I REMEMBER AS if it were just yesterday. I was linked in arms, peacefully protesting in support and solidarity with the students of UC Berkeley and my friend Meleiza. What I would soon have to witness would leave me traumatized and utterly disgusted.

The first scene was that of an elderly couple in front of me who were also protesting peacefully. This couple would soon be shoved to the ground and left defenseless by the officers of the Alameda County Sheriffs Department.

Feeling the pulls and tugs from my comrades, I witnessed men and women being beaten with batons. I still hear the aches, groans and moans in my sleep. These people didn’t provoke the police and embodied the definition of peaceful.

As I looked to my left, I saw a police officer stab a young woman in the stomach with his baton more than five times. The young woman released her grips from the students next to her, cried in agony and passed out. From this moment on, I knew we students were in a battle for our lives. Students were stabbed in their stomachs and their private regions and the women were violently pulled by their hair. It felt like a war of colonization and we, being the “natives,” were being eradicated.

I felt an officer grab my neck collar and rip me out of the crowd. He sent me swirling in the midst of the violence and into another officer. This officer grabbed me and started to forcefully squeeze the life out of me. This officer then tried to pick me up and the next thing I knew I was on the ground being handcuffed.

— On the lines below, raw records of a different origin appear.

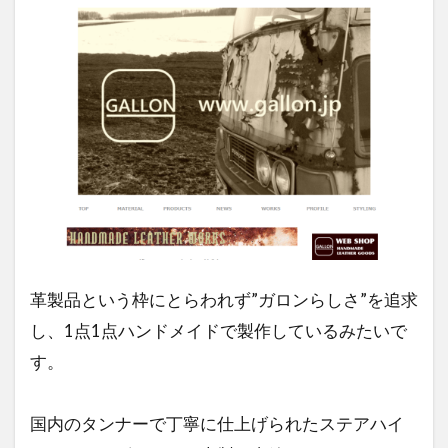
革製品という枠にとらわれず”ガロンらしさ”を追求
し、1点1点ハンドメイドで製作しているみたいで
す。
国内のタンナーで丁寧に仕上げられたステアハイ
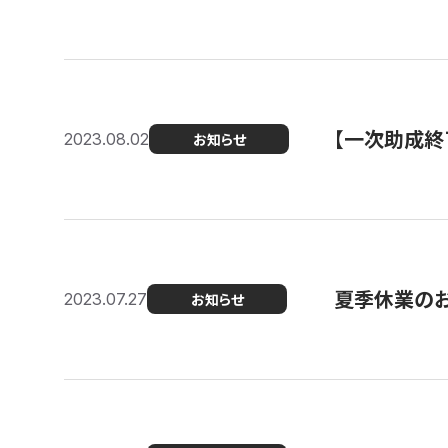
【一次助成終
2023.08.02
お知らせ
夏季休業の
2023.07.27
お知らせ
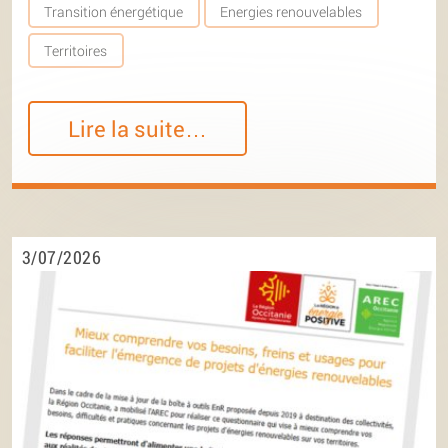
Transition énergétique
Energies renouvelables
Territoires
Lire la suite…
3/07/2026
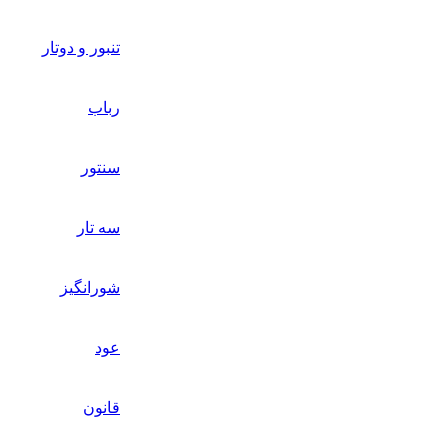
تنبور و دوتار
رباب
سنتور
سه تار
شورانگیز
عود
قانون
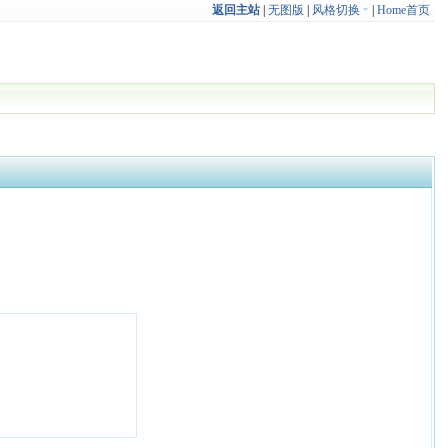
返回主站
|
无图版
|
风格切换
|
Home首页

Soon after being handcuffed, I remember looking to my right and I saw five or six officers starting to kick and beat me. The officer on my left side started to stab me in the ribs with his baton. After this, another officer got on top of my back and stuck his knee into my neck and began to strangle and shake me.

I lay on the ground defenseless and unable to move or to defend myself. Following this unforgettable experience, I have no respect or trust in law enforcement and I view them as a complete enemy of myself and people of color.

I remember Santa Rita County Jail, where we were stripped searched, fully naked in a room with other inmates, ordered to show our private areas and open our mouths. One inmate who failed to perform the strip search correctly was yelled at by the officer. The officer told the inmate to pull up his pants and put back on his clothes. The officer then began to say how he wasn’t a faggot, gay, and didn’t want to stare at men’s asses all day.

This experience by itself left me traumatized as my rights as a human being were utterly violated and thrown out the window. This is just a glimpse into what fully took place.

I doubt parents send their children to institutions of higher learning to receive brutal beatings by local law enforcement — to attend a college where the administration supports the police in the violent beating of students, truly the definition of unprofessionalism and dehumanization.

I think the idea of the American dream along with our constitutional rights have been laid to rest, and the future being prepared for us is a negative utopia, in which we are just pieces in the operation of this machine.